Nonviolent activism: Engine of change, part 2

Second and final essay reviewing Recovering nonviolent history: Civil resistance in liberation struggles. Edited by Maciej J.  Bartkowski.  Lynne Reinner Publishers, 2013 (US).

Reviewed by Ed Agro

To what extent are the lessons from Recovering nonviolent history applicable to different times and situations? The book deals with struggles against colonial overlords, compradors, or outright tyrants. The people were under-served and unrepresented; rulers had the lion’s share of military and economic power.

Yet the question for U.S. activists is not how to overthrow the “other,” but rather: Can strategic nonviolence also curb the misbehavior of democracies?

From Dictatorship to DemocracyGene Sharp’s answer to this question is “No.” In functioning democracies (that is, prior to elites taking everything), autonomy and wealth are still diffused widely. Few people will sacrifice what they already have on behalf of communal change.

Here are two of many questions that might help us get beyond that “No.”

1.  What’s ordinary? A number of Bartkowski’s chapters characterize the struggle as between ordinary people and the oppressing group. While the oppressor and its aims are well-defined, we don’t get a picture of what “ordinary people” means. When supporters of a regime come over to the civil resistance, do they thereby become ordinary? Were they not ordinary before?

Assuming “ordinary people” to be self-evident hinders the understanding of how one person will go beyond mere opinion to sacrifice for the communal good while a neighbor will struggle as mightily to maintain the most bogus privilege.

2.  In ignoring the stories’ contexts do we exchange the myth of war heroics for one of heroic comity?

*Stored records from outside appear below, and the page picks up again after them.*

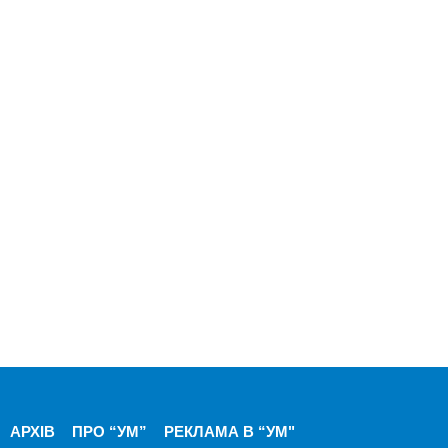
АРХІВ
ПРО “УМ”
РЕКЛАМА В “УМ"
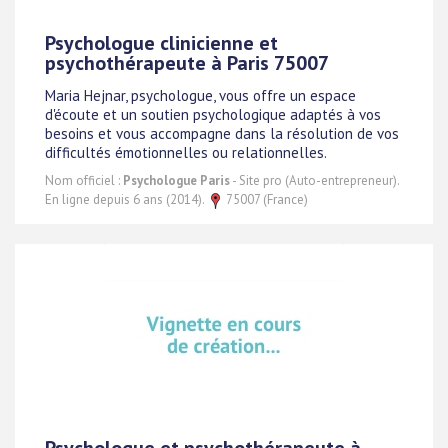
Psychologue clinicienne et
psychothérapeute à Paris 75007
Maria Hejnar, psychologue, vous offre un espace
d'écoute et un soutien psychologique adaptés à vos
besoins et vous accompagne dans la résolution de vos
difficultés émotionnelles ou relationnelles.
Nom officiel :
Psychologue Paris
- Site pro (Auto-entrepreneur).
En ligne depuis 6 ans (2014).
75007 (France)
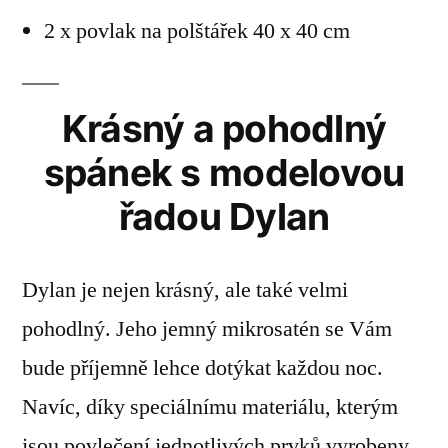
2 x povlak na polštářek 40 x 40 cm
Krásný a pohodlný
spánek s modelovou
řadou Dylan
Dylan je nejen krásný, ale také velmi
pohodlný. Jeho jemný mikrosatén se Vám
bude příjemně lehce dotýkat každou noc.
Navíc, díky speciálnímu materiálu, kterým
jsou povlečení jednotlivých prvků vyrobeny,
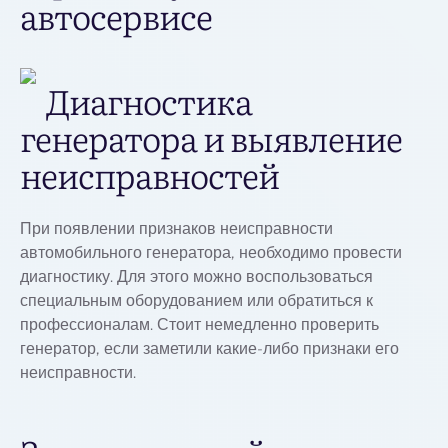
автосервисе
Диагностика
генератора и выявление
неисправностей
При появлении признаков неисправности
автомобильного генератора, необходимо провести
диагностику. Для этого можно воспользоваться
специальным оборудованием или обратиться к
профессионалам. Стоит немедленно проверить
генератор, если заметили какие-либо признаки его
неисправности.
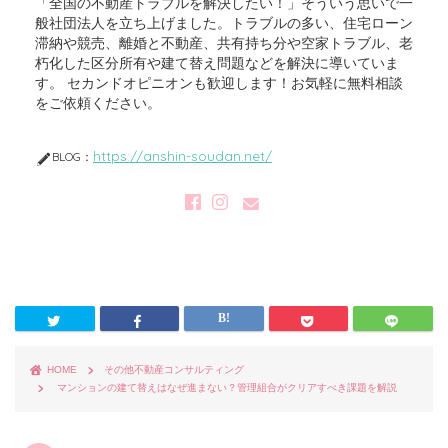
「全国の不動産トラブルを解決したい！」そういう思いで一
般社団法人を立ち上げました。トラブルの多い、住宅ローン
滞納や競売、離婚と不動産、共有持ち分や空家トラブル、老
朽化した区分所有や建て替え問題などを解決に導いていま
す。 セカンドオピニオンも歓迎します！お気軽に無料相談
をご依頼ください。
https://anshin-soudan.net/
BLOG：
HOME
その他不動産コンサルティング
マンションの建て替えはなぜ進まない？管理組合がクリアすべき課題を解説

For example, the chapter on the U.S. in 1765-75 makes a persuasive argument that civil resistance might have effected autonomy, if not independence, without war. Readers unaware of the pre-war violence by the patriots could take away a picture of a population in accord on the reasons and method to effect change. Was this so? How might our understanding of democracy differ had we a fuller picture?

These are not criticisms of Bartkowki’s book, but rather tokens of its richness. Right action is not obvious, even in a democracy.